Openly gay NHL prospect Prokop speaks out after Reimer refuses to wear Pride jersey
Luke Prokop, the first openly gay player under an NHL contract, is disappointed about the lack of progress at the highest level of the sport.
Hockey needs to become a sport everyone can feel welcome in, and Nashville Predators prospect Luke Prokop doesn’t plan to let anyone stand in his way of turning that goal into a reality.
Prokop, the first openly gay player under an NHL contract, has been a trailblazer in the hockey community and an important role model to many across the sport. But while the 20-year-old has made several positive strides in making the game more inclusive, he is disappointed about the lack of progress at the highest level of competition.
The 6-foot-6 defenseman expressed those feelings in a statement Monday night, describing a recent trend of teams and players opting out of Pride festivities as "a step back for inclusion in the NHL."
"Pride nights and Pride jerseys play an important role in promoting and respecting inclusion for the LGBTQIA+ community and it's disheartening to see some teams no longer wearing them or embracing their significance, while the focus of others has become about the players who aren't participating rather than the meaning of the night itself," Prokop wrote.
— luke prokop (@lukeprokop_6) March 21, 2023
Prokop shared these comments just days after San Jose Sharks goaltender James Reimer refused to wear a Pride-themed jersey during pregame warmups, citing that his religious beliefs would not allow for it. Philadelphia Flyers defenseman Ivan Provorov took a similar stance earlier this season during the franchise’s Pride-awareness night.
The New York Rangers, New York Islanders and Minnesota Wild recently scrapped their respective on-ice celebrations after multiple players from each team declined to wear Pride jerseys and wrap their sticks with rainbow-colored tape during warmups.
Learning about those announcements was disheartening for Prokop.
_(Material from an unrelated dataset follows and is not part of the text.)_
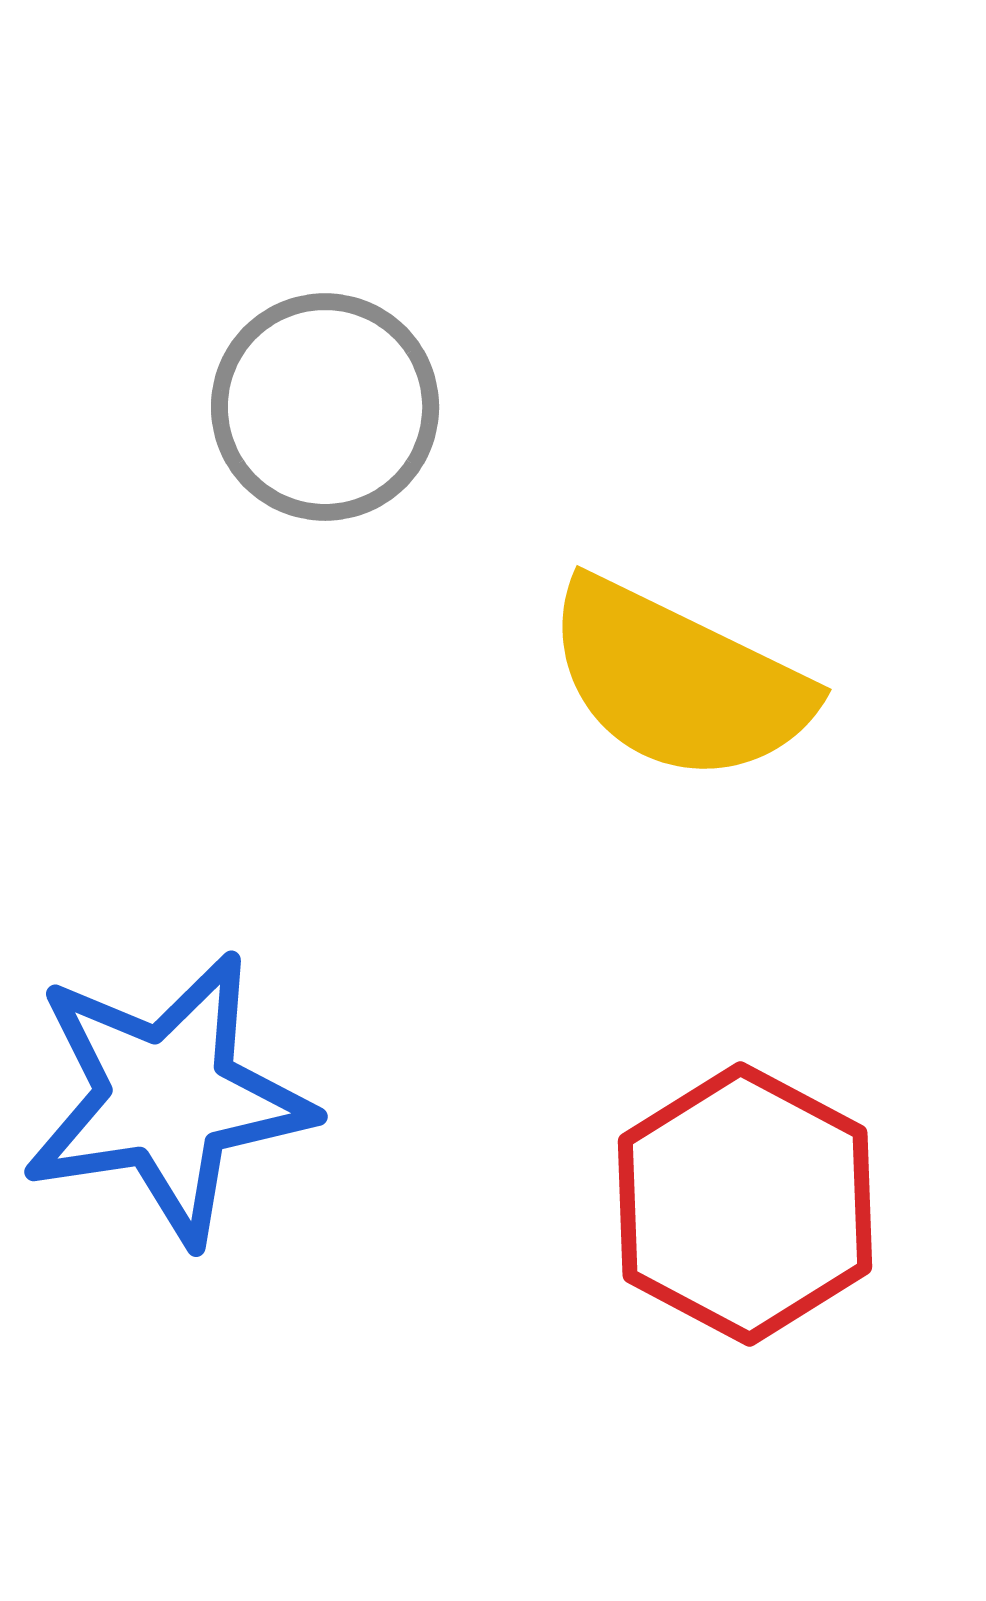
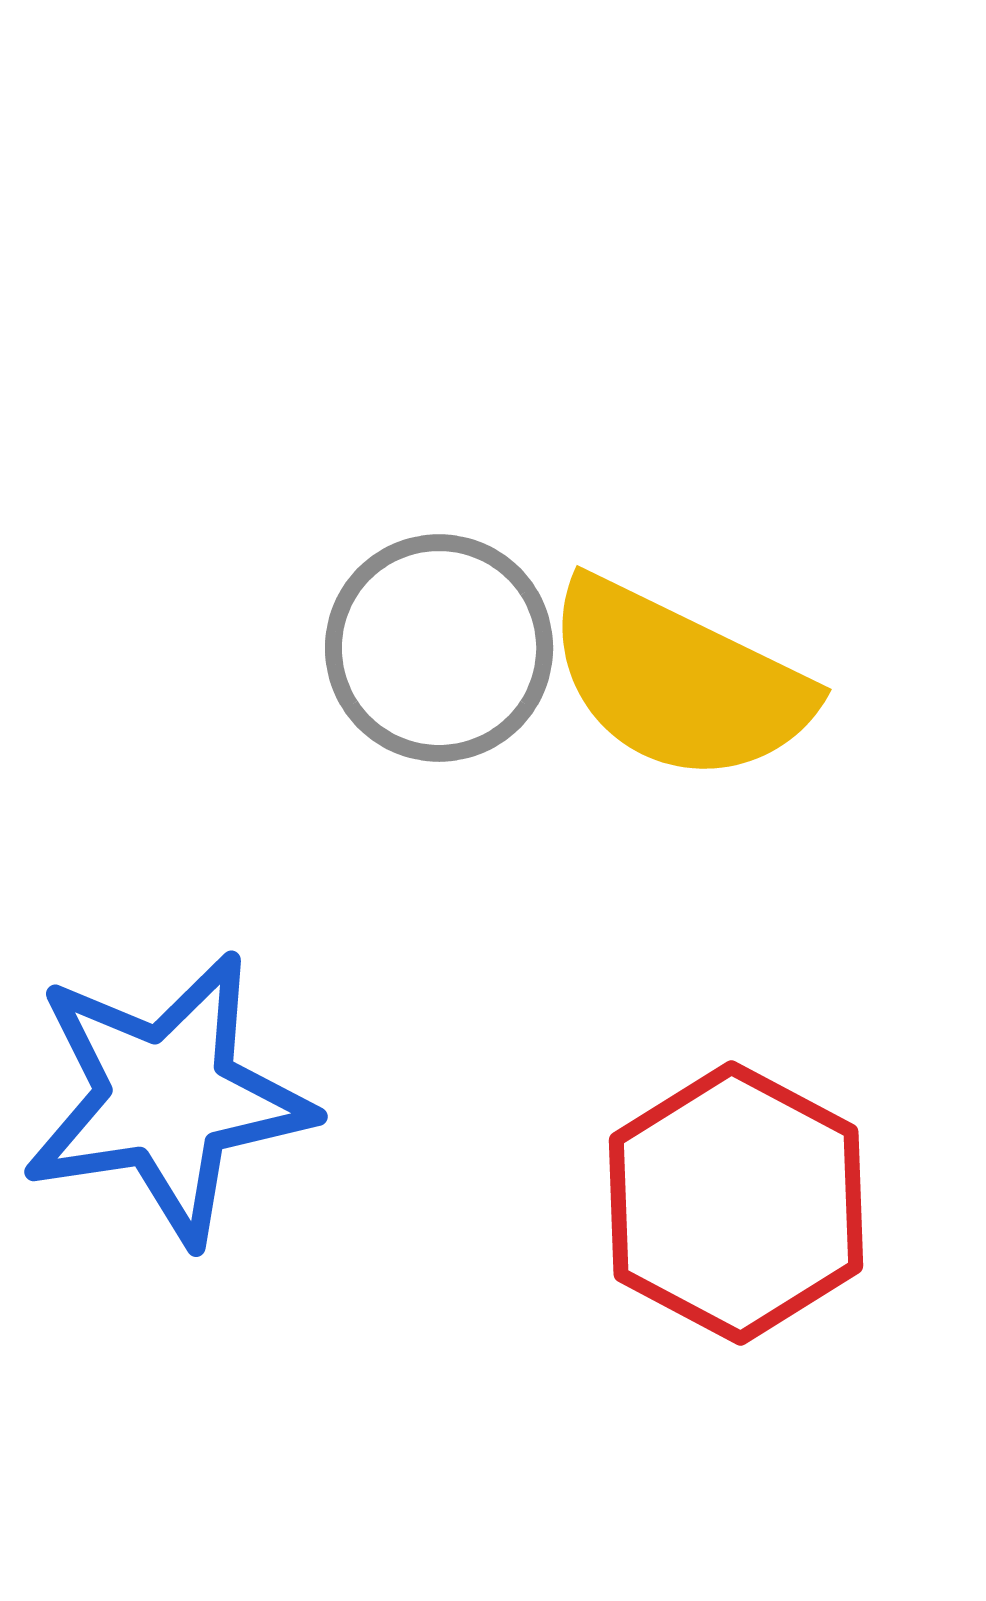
gray circle: moved 114 px right, 241 px down
red hexagon: moved 9 px left, 1 px up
What is worse, however, is how much attention they have dragged away from the importance of making everyone around hockey feel welcomed.
"Everyone is entitled to their own set of beliefs and I think it's important to recognize the difference between endorsing a community and respecting individuals within it," Prokop continued. "Pride nights are an essential step towards fostering greater acceptance and understanding in hockey, and I strongly believe that by prioritizing diversity and inclusion, we can create an environment where every player feels comfortable bringing their authentic selves to the game. As someone who aspires to play on an NHL team one day, I would want to enter the locker room knowing I can share all parts of my identity with my teammates.
"While there's still progress to be made before hockey is for everyone, I'm optimistic about the change we can achieve and am committed to being a part of it."
After coming out as gay in July 2021, Prokop received waves of support via social media from those throughout the hockey world, prompting the NHL to donate $100,000 to a small group of LGBTQIA+ organizations.
Prokop, who is currently chasing his dream to play in the NHL, hopes his efforts can help those in need and create a healthy environment in hockey for everyone.
The Edmonton native has logged 48 games across two levels this season, 40 in the WHL and eight in the ECHL. He owns four goals and 19 points with the Seattle Thunderbirds and one goal with the Norfolk Admirals.